The records –
#####

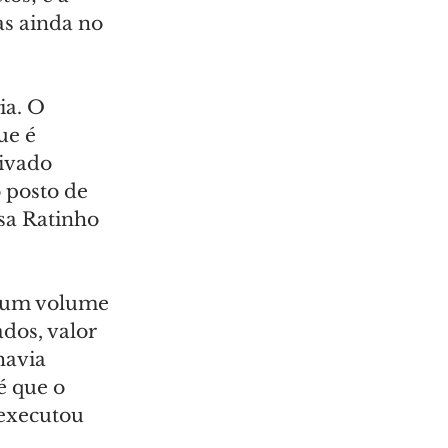
s ainda no 
a. O 
ue é 
ivado 
 posto de 
sa Ratinho 
 um volume 
dos, valor 
havia 
é que o 
 executou 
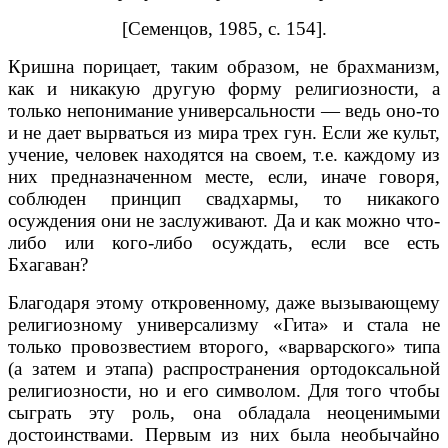
[Семенцов, 1985, с. 154].
Кришна порицает, таким образом, не брахманизм,
как и никакую другую форму религиозности, а
только непонимание универсальности — ведь оно-то
и не дает вырваться из мира трех гун. Если же культ,
учение, человек находятся на своем, т.е. каждому из
них предназначенном месте, если, иначе говоря,
соблюден принцип свадхармы, то никакого
осуждения они не заслуживают. Да и как можно что-
либо или кого-либо осуждать, если все есть
Бхагаван?
Благодаря этому откровенному, даже вызывающему
религиозному универсализму «Гита» и стала не
только провозвестием второго, «варварского» типа
(а затем и этапа) распространения ортодоксальной
религиозности, но и его символом. Для того чтобы
сыграть эту роль, она обладала неоценимыми
достоинствами. Первым из них была необычайно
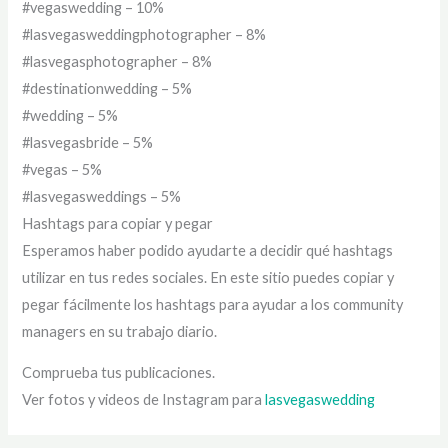
#vegaswedding – 10%
#lasvegasweddingphotographer – 8%
#lasvegasphotographer – 8%
#destinationwedding – 5%
#wedding – 5%
#lasvegasbride – 5%
#vegas – 5%
#lasvegasweddings – 5%
Hashtags para copiar y pegar
Esperamos haber podido ayudarte a decidir qué hashtags
utilizar en tus redes sociales. En este sitio puedes copiar y
pegar fácilmente los hashtags para ayudar a los community
managers en su trabajo diario.
Comprueba tus publicaciones.
Ver fotos y videos de Instagram para
lasvegaswedding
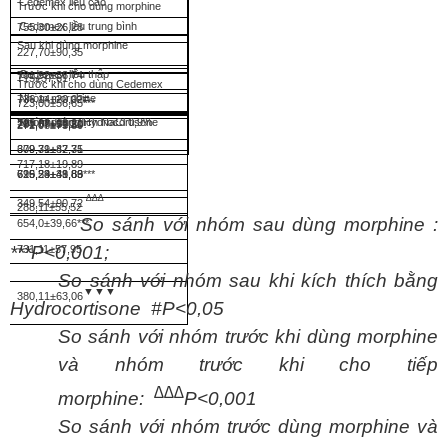
Cedemex liều cao
Trước khi cho dùng morphine
Cedemex liều trung bình
755,30±26,28
Sau khi dùng morphine
227,70±90,35
Cedemex liều thấp
701,92±38,74
715±37,61
Trước khi cho dùng Cedemex
Nhóm morphine
736,14±20,02#
723,00±56,65***
Nhóm dung dịch NaCl 0,9%
Sau khi dùng Hydrocortisone
728,08±18,21
281,57±51,30
272,08±73,80
309,31±82,75
679,79±47,31
717,18±19,89
695,23±41,83
726,54±48,89
619,29±39,66***
∆∆∆
349,54±90,72
288,11±55,52
So sánh với nhóm sau dùng morphine :
654,0±39,66***
***P<0,001;
731,11±57,95
So sánh với nhóm sau khi kích thích bằng
▼▼▼
380,11±63,06
Hydrocortisone #P<0,05
So sánh với nhóm trước khi dùng morphine
và nhóm trước khi cho tiếp
∆∆∆
morphine:
P<0,001
So sánh với nhóm trước dùng morphine và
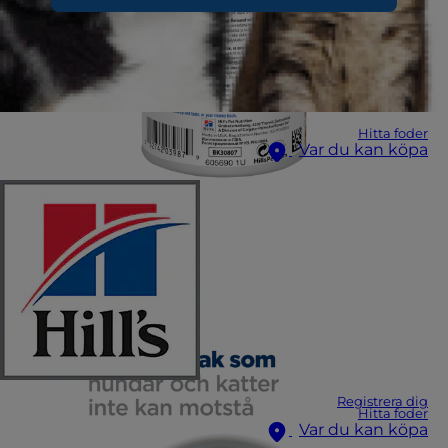
Hitta foder
Var du kan köpa
Registrera dig
Hitta foder
Var du kan köpa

#####

What to work on – Pictures stay out of this copy. Retype exactly the lines from the one with "728,08±18,21" through the last line of the data, both ends included, and nothing more.

Finished task –
728,08±18,21
281,57±51,30
272,08±73,80
309,31±82,75
679,79±47,31
717,18±19,89
695,23±41,83
726,54±48,89
619,29±39,66***
∆∆∆
349,54±90,72
288,11±55,52
So sánh với nhóm sau dùng morphine :
654,0±39,66***
***P<0,001;
731,11±57,95
So sánh với nhóm sau khi kích thích bằng
▼▼▼
380,11±63,06
Hydrocortisone #P<0,05
So sánh với nhóm trước khi dùng morphine
và nhóm trước khi cho tiếp
∆∆∆
morphine:
P<0,001
So sánh với nhóm trước dùng morphine và
Hitta foder
Var du kan köpa
Registrera dig
Hitta foder
Var du kan köpa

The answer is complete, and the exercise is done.